With due respect to the Fourth Circuit, we do not follow its reasoning. Its approach assumes that, for a public official, the threat of suit in his individual capacity is no worse than the threat of suit as representative of the state, and that the burdens of defending are no more onerous for the former than the latter. Although we recognize a public official's obligation to defend a suit brought against him in his public capacity, the emotional, and perhaps physical, responsibility is not as great. "[T]he fear of being sued and held personally liable for damages is a far cry from a suit for reinstatement or injunctive relief, which public officials face regularly in the course of performing their duties." Bever, ante, 724 F.2d at 1091-92 n. 4 (Hall, J., dissenting).
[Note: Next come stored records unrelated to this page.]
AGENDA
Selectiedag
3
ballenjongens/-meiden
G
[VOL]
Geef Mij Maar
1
The threat may well include punitive, as well as actual damages. See Carlson v. Green, 446 U.S. 14, 22, 100 S.Ct. 1468, 1473-74, 64 L.Ed.2d 15 (1980). Even if the actual time spent on the case away from his ordinary responsibilities were the same whether the damages claim was in or out, the official's energy may be

Page 1190

diverted from pressing public issues merely by the personal apprehension involved. At the least, the official sued for damages may have to retain his own counsel at his own expense. Tubbesing, ante, 742 F.2d at 404 n. 3. In this litigious age all of these concerns are legitimate, and might easily deter individuals from taking public office.
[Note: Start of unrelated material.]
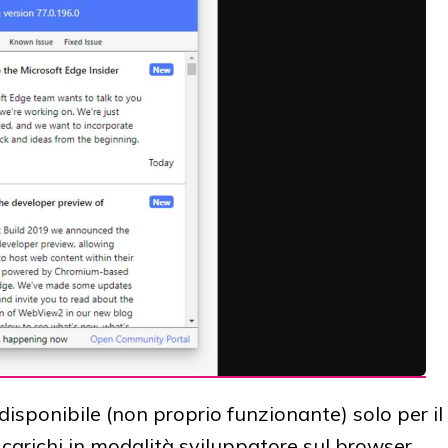
isponibile (non proprio funzionante) solo per il
carichi in modalità sviluppatore sul browser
Finally, the Fourth Circuit's approach might invite plaintiffs to include spurious injunctive claims to avoid interlocutory appeal of the immunity question, and thus force the defendant to face the tribulations of a trial from which he may be properly immune.
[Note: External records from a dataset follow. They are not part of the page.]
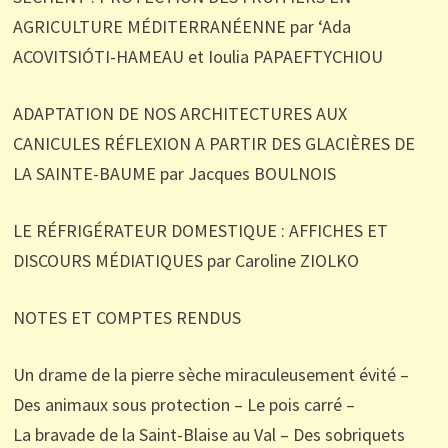
AGRICULTURE MÉDITERRANÉENNE par ‘Ada
ACOVITSIÓTI-HAMEAU et Ioulia PAPAEFTYCHIOU
ADAPTATION DE NOS ARCHITECTURES AUX
CANICULES RÉFLEXION A PARTIR DES GLACIÈRES DE
LA SAINTE-BAUME par Jacques BOULNOIS
LE RÉFRIGÉRATEUR DOMESTIQUE : AFFICHES ET
DISCOURS MÉDIATIQUES par Caroline ZIOLKO
NOTES ET COMPTES RENDUS
Un drame de la pierre sèche miraculeusement évité –
Des animaux sous protection – Le pois carré –
La bravade de la Saint-Blaise au Val – Des sobriquets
In sum, we agree with the dissent in Bever, and with Tubbesing in all respects. We hold that an interlocutory appeal lies from the district court's denial of summary judgment on a claim of qualified immunity from damages liability, even though a petition for injunctive relief is also pending.

Perhaps because of its erroneous views on the availability of an advance ruling on qualified immunity, the district court did not discuss whether defendants had made a sufficient showing of immunity. Instead, it denied summary judgment on the basis of "clear issues of fact," but made little showing as to their extent beyond reference to the "controversy whether Mrs. Abadia was or was not a confidential employee, what her duties were ... [t]hat's why I cannot decide by summary judgment." Obviously if there was a determining question of fact regarding defendant's qualified immunity defense, denial of the motion was correct. See Fernandez v. Leonard, 784 F.2d 1209, 1214, note 2 (1st Cir.1986).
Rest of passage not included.